Sandram lamented that land acquisition processes in both districts are usually violent and arbitrary, with no compensation offered to the displaced commu­nities.

“Land acquisition here is usually destructive to people’s properties, crops and household incomes, leading to increased food insecurity and poverty among the rural poor.

“It is ironic that even though Malawi is a signatory to interna­tional land governance frame­works, there is still a disjuncture between policy and practice due to the players not complying with the statutes,” Sandram says.

Village Head Mudyawanthu confessed that his forefathers bequeathed the land to Nefuta­la’s family without conditions attached.

He said he does not have in­tentions to repossess the land his forefathers unconditionally gave to the Nefutalas.

“Our biggest problem is greed. I am a traditional leader, but I must confess here that most of our senior chiefs do not know their roles and responsibilities. I am saying this because I expect­ed our senior traditional leaders to defend, safeguard and protect the rights of their poor and mar­ginalised communities without expecting anything in return,” Mudyawanthu said.

He asked the Ministry of Local Government and Rural Development and District Coun­cils to develop deliberate mech­anisms for protecting the rights of the underprivileged people in Malawi.

“Our biggest problem now is that chiefs believe they cannot be held to account.

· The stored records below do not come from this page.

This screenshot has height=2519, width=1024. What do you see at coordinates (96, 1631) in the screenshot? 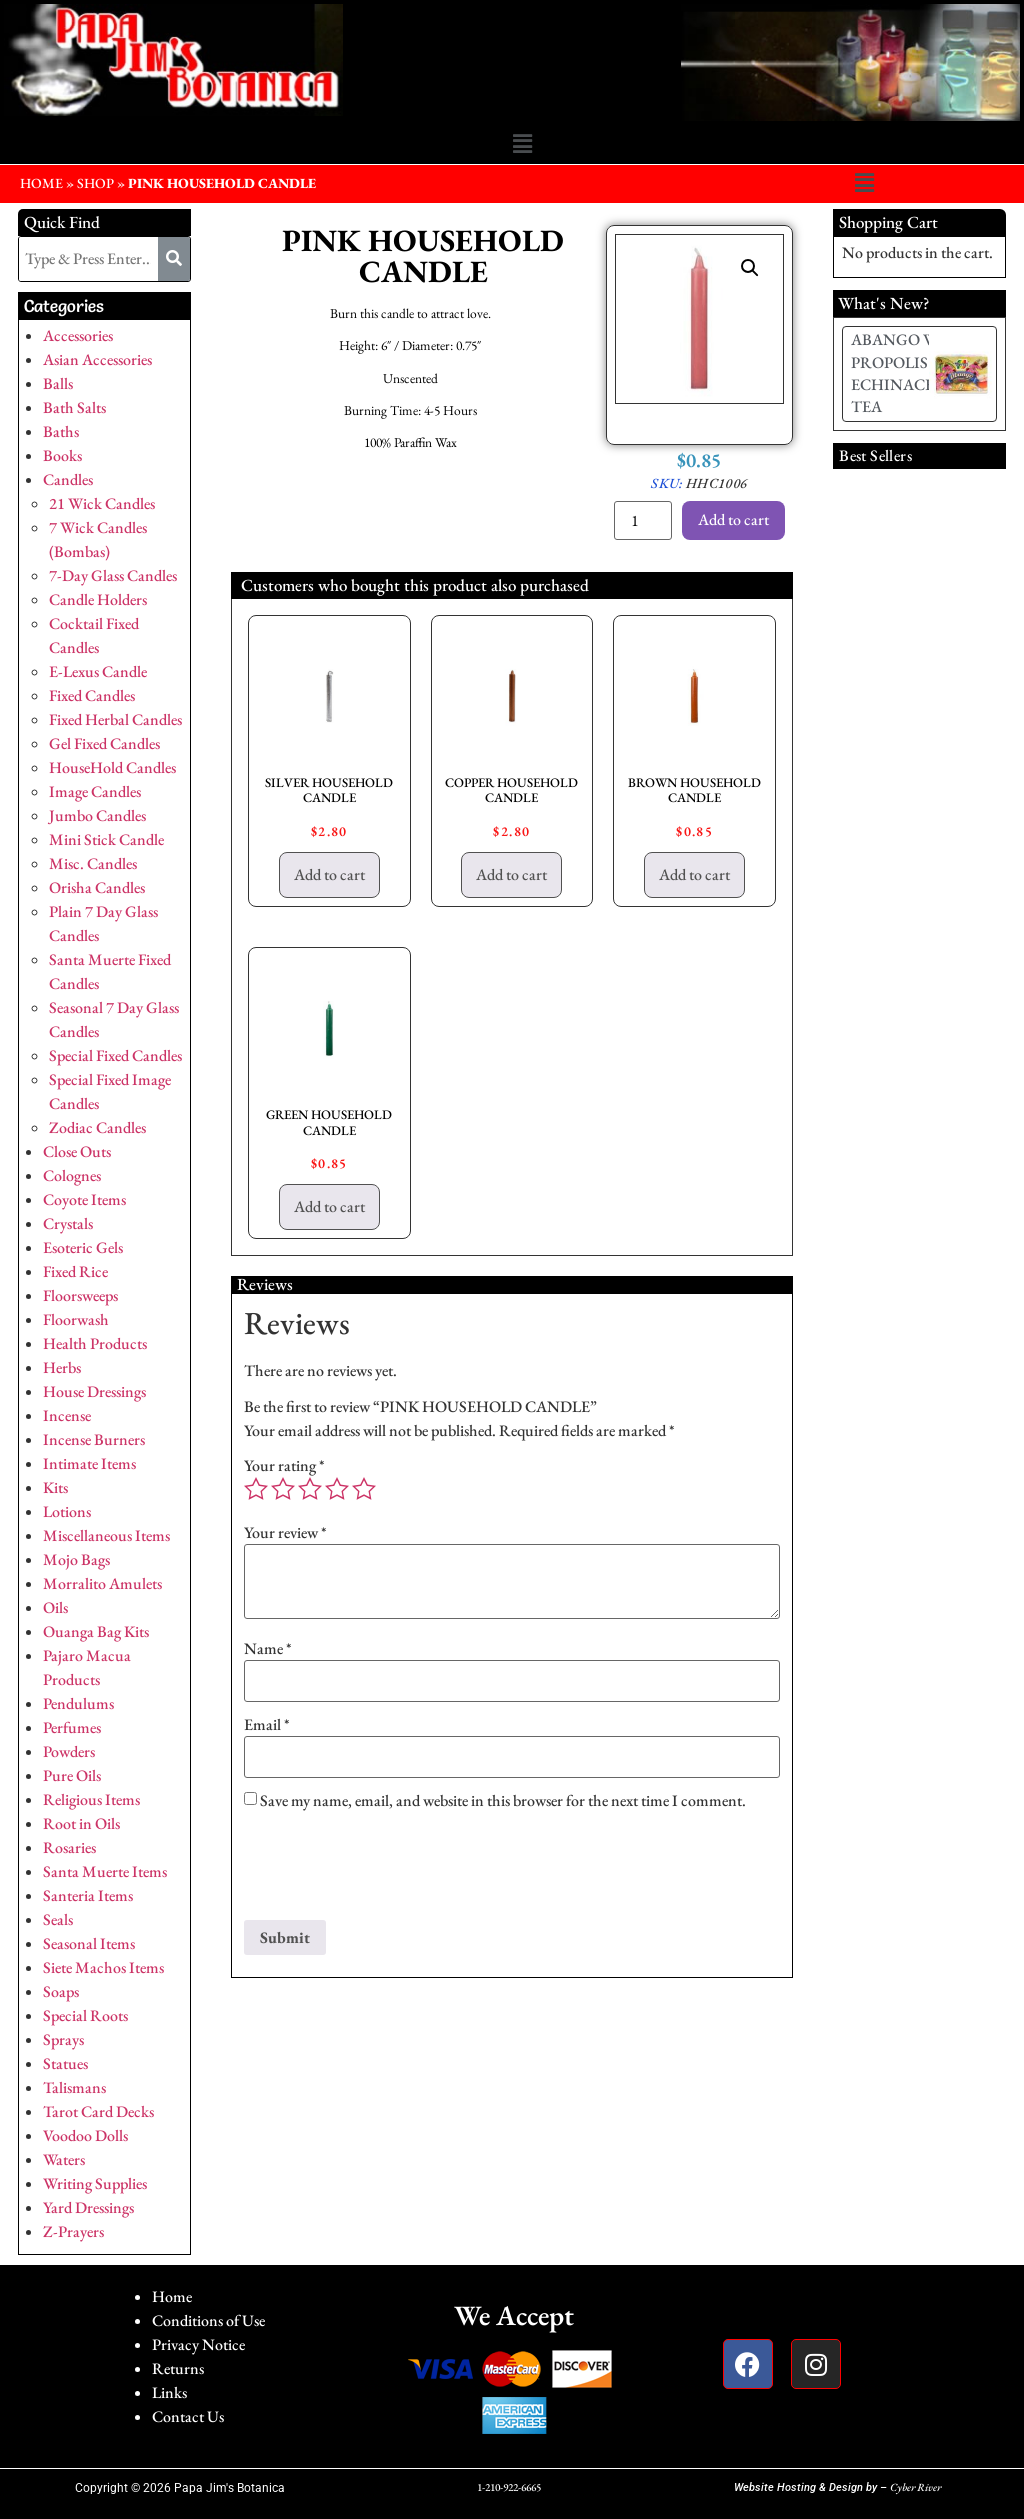 I see `Ouanga Bag Kits` at bounding box center [96, 1631].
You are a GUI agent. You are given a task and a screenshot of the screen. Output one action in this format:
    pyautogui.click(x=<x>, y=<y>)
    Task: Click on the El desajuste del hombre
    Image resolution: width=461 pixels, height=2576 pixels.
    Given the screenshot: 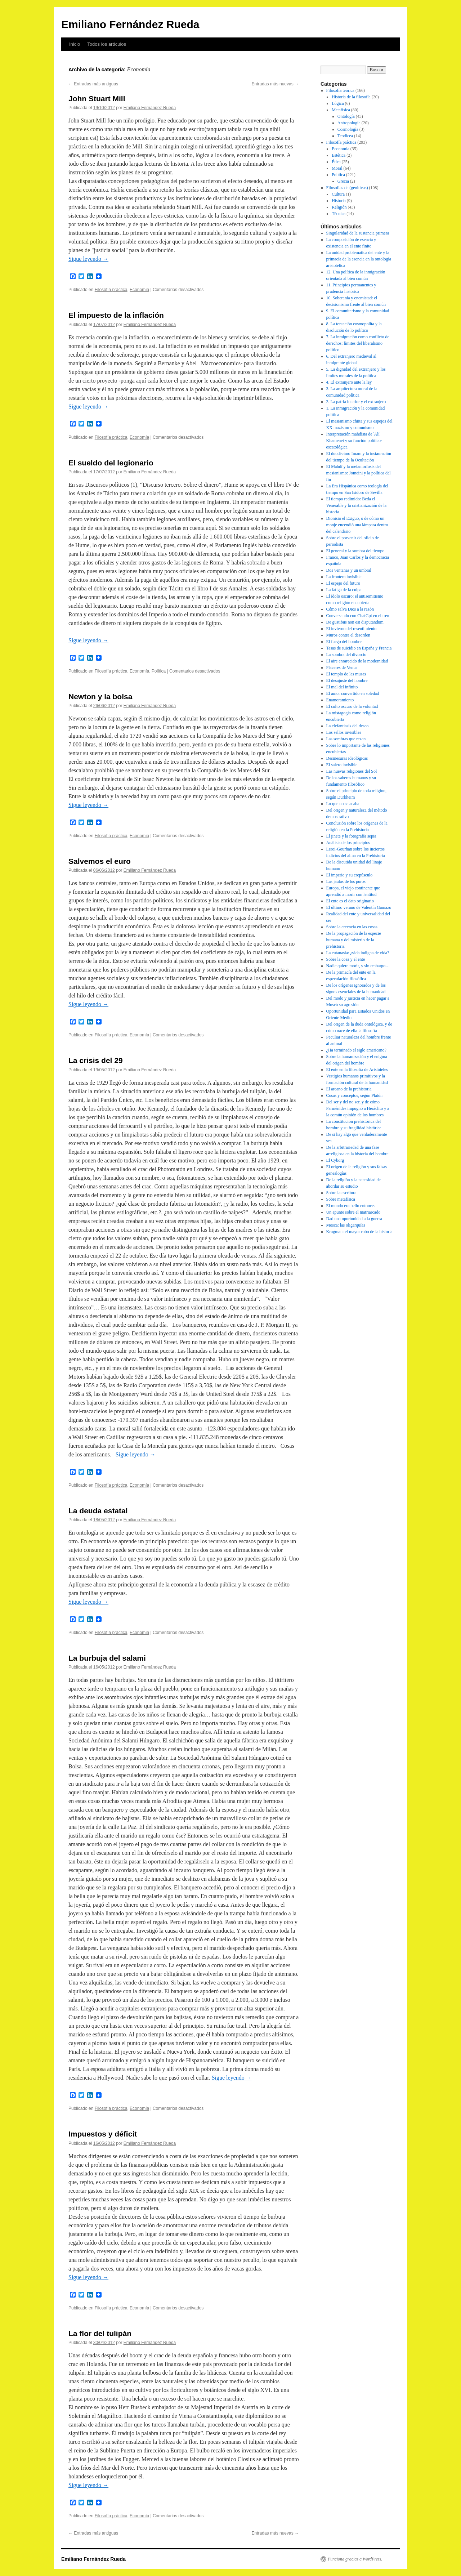 What is the action you would take?
    pyautogui.click(x=347, y=680)
    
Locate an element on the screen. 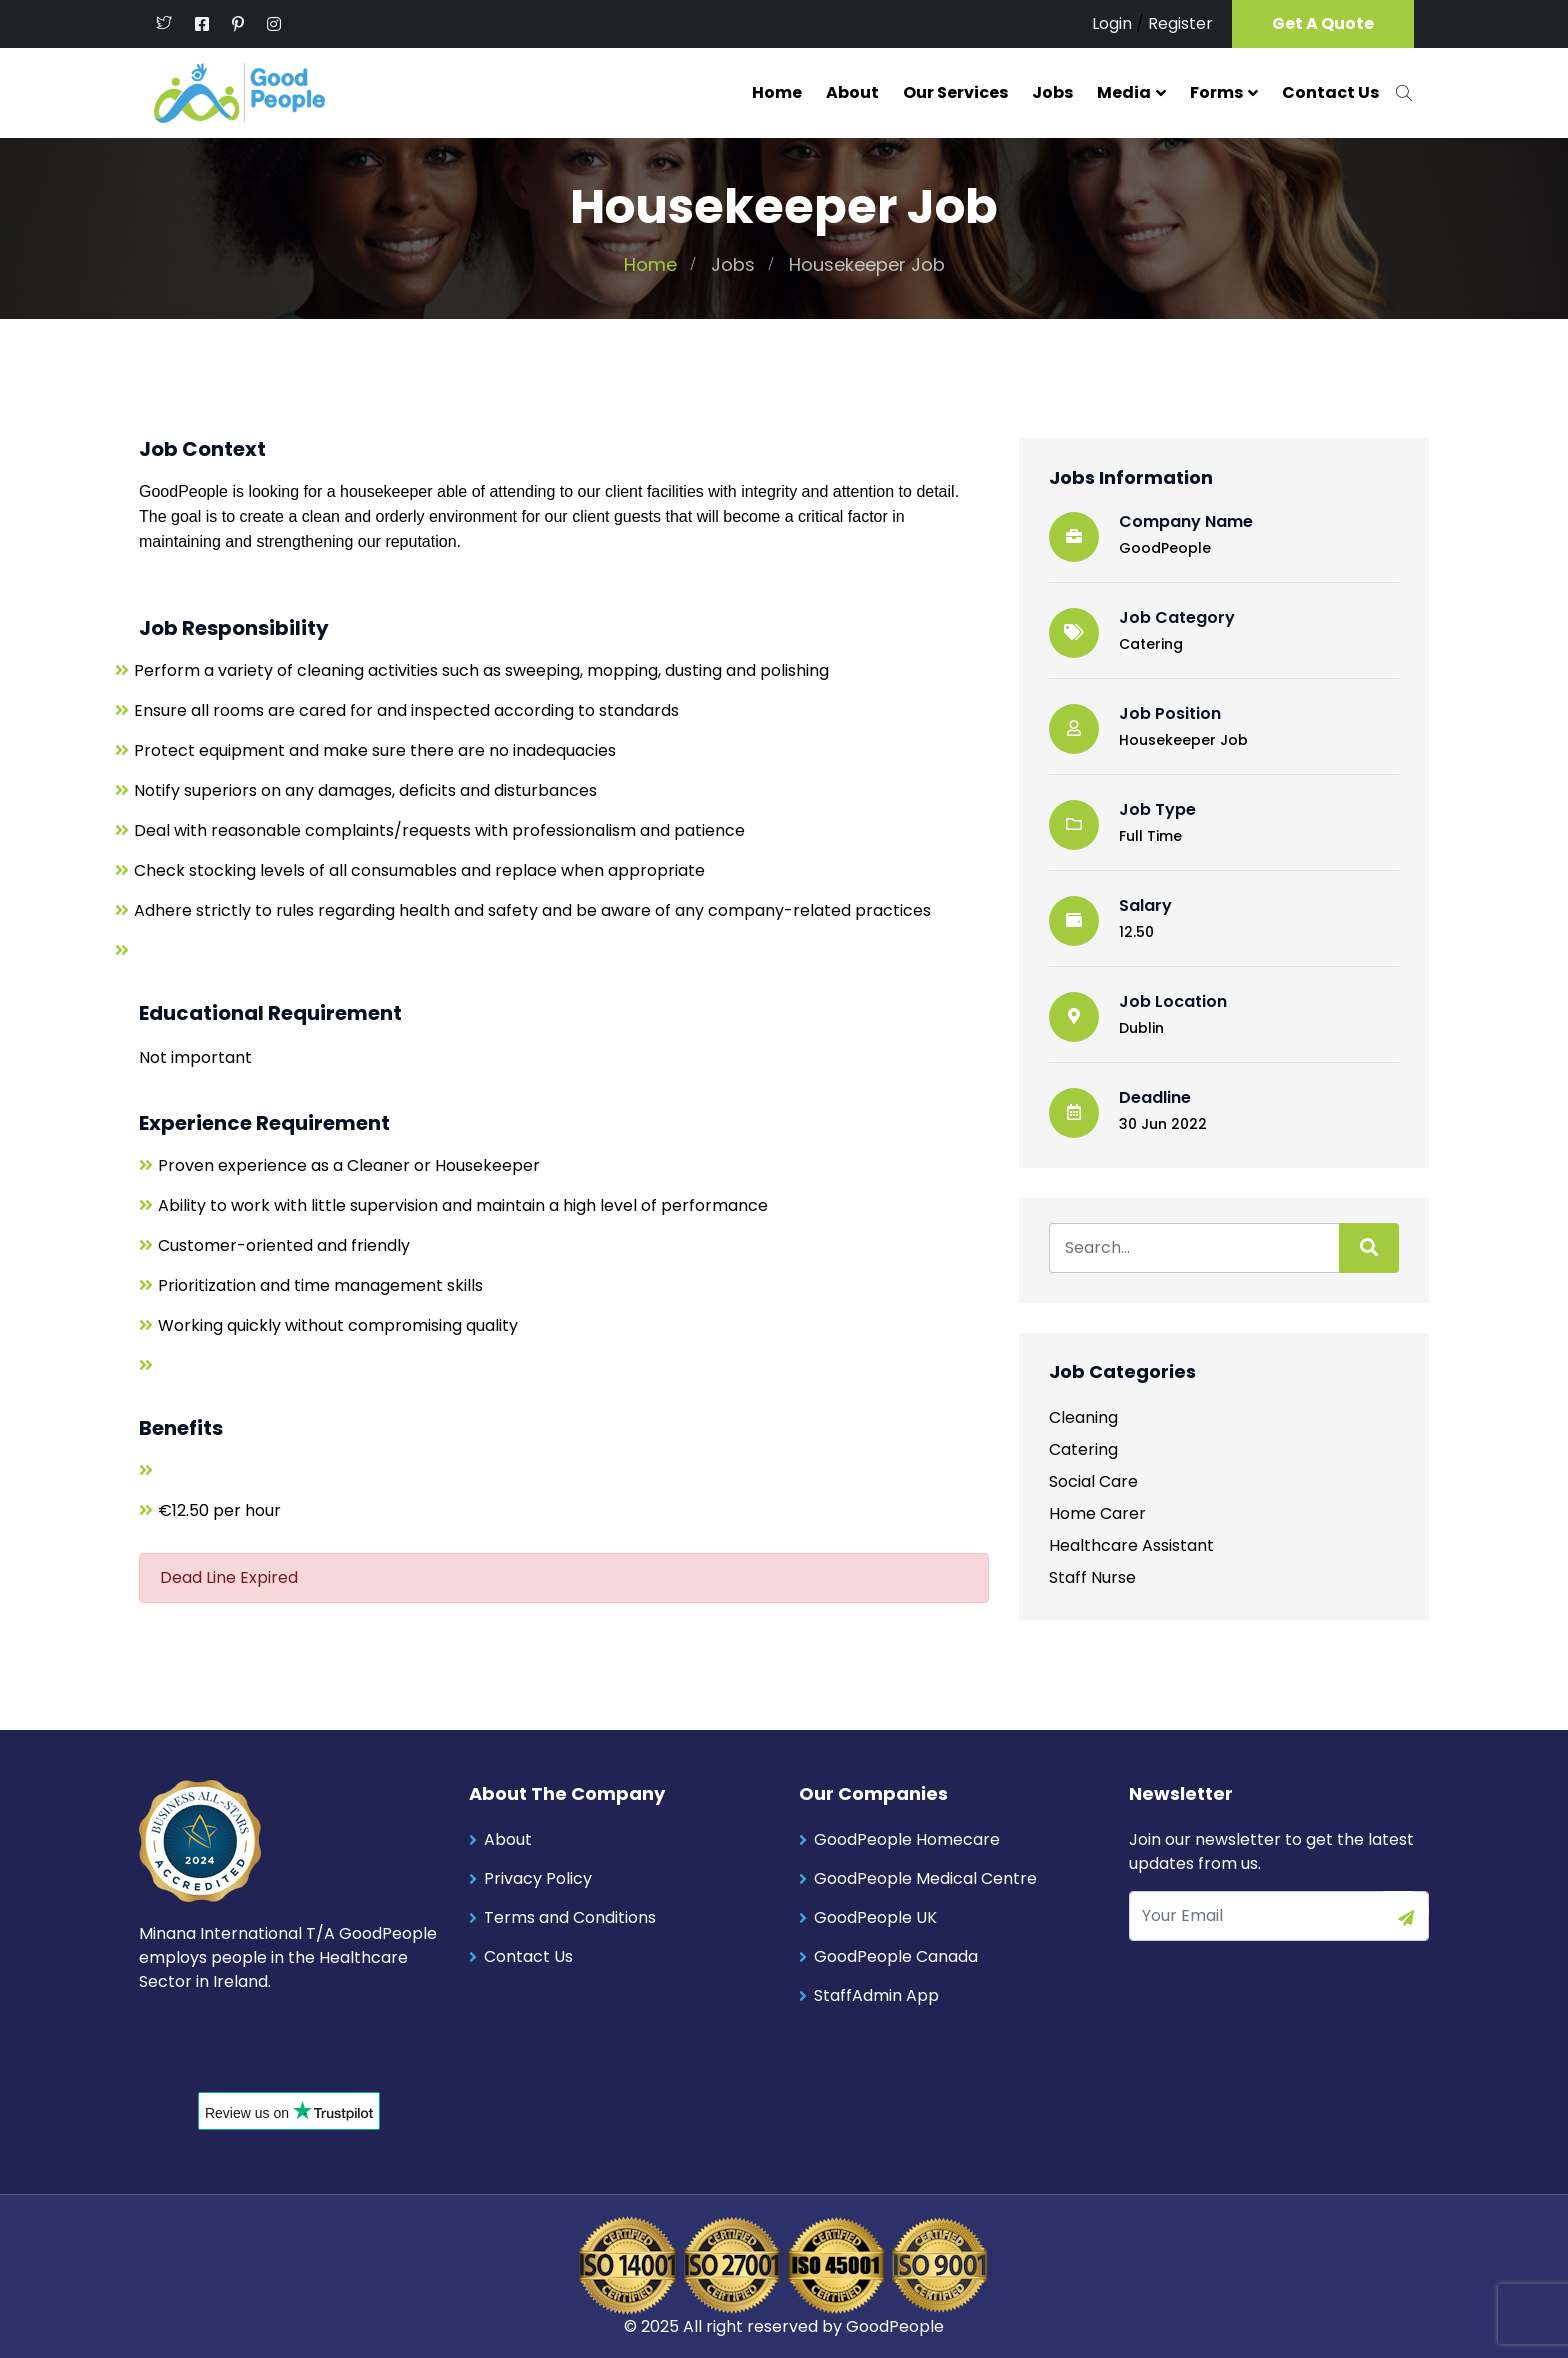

I believe this is because our senior chiefs are ignorant about what is spelt out in the Chiefs Act.

“As such, they have become so greedy that the welfare of their needy and underprivileged communities no longer matters,” Mudyawanthu said.

By the time she granted us an interview on Sunday after, Nefu­tala had sought refuge at her im­mediate neighbour’s home.

“They have chased me out. They came two days ago to tell me to choose between life and death,” she complained.

Nkhotakota CCJP Coordina­tor Precious Rabson and chair­person for the District Tribunal Court and Benga Police Unit Officer in Charge, Kingstone Qanda, acknowledged receipt of the complaint from Nefutala and Mudyawanthu on the matter.

The tribunal is one of the structures CCJP established to resolve land disputes using tra­ditional mechanisms.

“Basically, Mudyawanthu is complaining that his side of the story was not heard. So, we,as CCJP, we are pursuing the matter with relevant authorities at dis­trict council level,” Rabson said.